A con artist of extraordinary talent, Chains passes his skills on to his carefully selected “family” of orphans — a group known as the Gentlemen Bastards. Under his tutelage, Locke grows to lead the Bastards, delightedly pulling off one outrageous confidence game after another. Soon he is infamous as the Thorn of Camorr, and no wealthy noble is safe from his sting.
Passing themselves off as petty thieves, the brilliant Locke and his tightly knit band of light-fingered brothers have fooled even the criminal underworld’s most feared ruler, Capa Barsavi. But there is someone in the shadows more powerful — and more ambitious — than Locke has yet imagined.
Known as the Gray King, he is slowly killing Capa Barsavi’s most trusted men — and using Locke as a pawn in his plot to take control of Camorr’s underworld.
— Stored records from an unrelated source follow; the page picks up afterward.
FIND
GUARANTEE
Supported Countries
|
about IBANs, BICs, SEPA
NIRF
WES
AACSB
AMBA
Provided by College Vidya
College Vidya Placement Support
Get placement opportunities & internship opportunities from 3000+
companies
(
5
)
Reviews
With a bloody coup under way threatening to destroy everyone and everything that holds meaning in his mercenary life, Locke vows to beat the Gray King at his own brutal game — or die trying…
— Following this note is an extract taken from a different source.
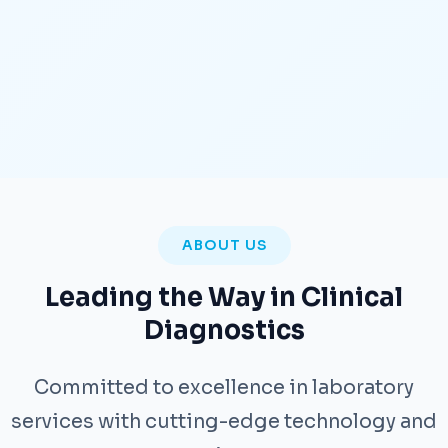
ABOUT US
Leading the Way in Clinical
Diagnostics
Committed to excellence in laboratory
services with cutting-edge technology and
Damn that’s a long summary. To be fair, it’s quite a long book – Lynch’s writing is very detailed and entertaining, but it does lean toward the denser side at times. In fact,part of me feels that sections of the book were superfluous and indulgent, but part of me also thinks that the jumpy, sometimes seemingly meandering time line of the book was necessary. Everything, from the characters to the religious system, the setting of Camorr to the various cultures found within the world, is richly drawn and explored as a result; Lynch’s world-building, a cornerstone of any good fantasy novel, was excellent and immersing because of this.
The characters, especially Locke and his ever faithful band of thieves, The Gentlemen Bastards, were distinctive. I loved the friendship and camaraderie that existed between all the Gentlemen Bastards – their exploits made for interesting reading. Lynch takes care to slowly divulge elements of each character’s backstory, interspersing these “Interludes” throughout the novel, slotting them in where the content is most relevant to the immediate predicaments of the characters.
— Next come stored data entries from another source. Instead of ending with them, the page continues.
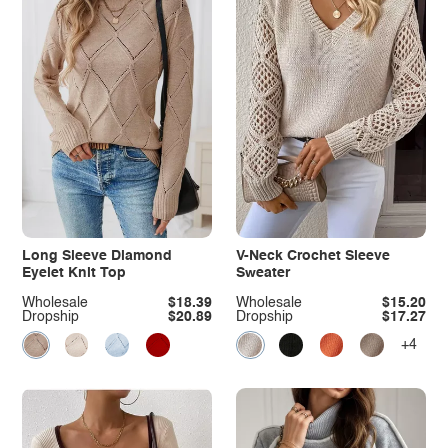
Long Sleeve Diamond
V-Neck Crochet Sleeve
Eyelet Knit Top
Sweater
Wholesale
$18.39
Wholesale
$15.20
Dropship
$20.89
Dropship
$17.27
+4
The plot was clever and engaging – just when you think you know where it’s going it takes a sudden twist or turn in a direction you never saw coming. The actual heists/general shenanigans of Locke and his friends are well thought out and described brilliantly.
Overall, I found The Lies of Locke Lamora to be a good, solid fantasy novel that’s lots of fun. I can’t wait to read the rest of the series.
“Someday, Locke Lamora,” he said, “someday, you’re going to fuck up so magnificently, so ambitiously, so overwhelmingly that the sky will light up and the moons will spin and the gods themselves will shit comets with glee. And I just hope I’m still around to see it.”
“Oh please,” said Locke. “It’ll never happen.”
“There’s no freedom quite like the freedom of being constantly underestimated.”